Data to use >>
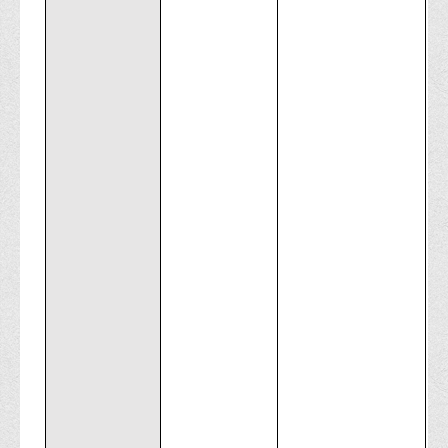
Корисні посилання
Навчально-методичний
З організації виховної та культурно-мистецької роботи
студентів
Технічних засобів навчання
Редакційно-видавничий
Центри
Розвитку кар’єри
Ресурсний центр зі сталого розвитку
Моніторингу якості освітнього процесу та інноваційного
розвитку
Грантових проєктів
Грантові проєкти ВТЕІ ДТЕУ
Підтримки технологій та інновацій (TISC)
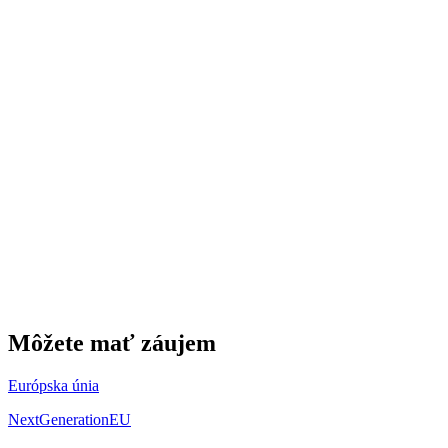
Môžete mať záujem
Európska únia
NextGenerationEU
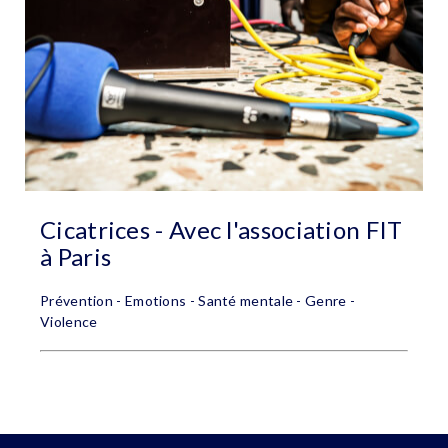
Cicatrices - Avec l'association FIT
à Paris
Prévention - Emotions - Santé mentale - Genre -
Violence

Problem to work on >> Skip the pictures. Restate everything else in the records word for word.

Result >>
Корисні посилання
Навчально-методичний
З організації виховної та культурно-мистецької роботи
студентів
Технічних засобів навчання
Редакційно-видавничий
Центри
Розвитку кар’єри
Ресурсний центр зі сталого розвитку
Моніторингу якості освітнього процесу та інноваційного
розвитку
Грантових проєктів
Грантові проєкти ВТЕІ ДТЕУ
Підтримки технологій та інновацій (TISC)
Môžete mať záujem
Európska únia
NextGenerationEU
Cicatrices - Avec l'association FIT
à Paris
Prévention - Emotions - Santé mentale - Genre -
Violence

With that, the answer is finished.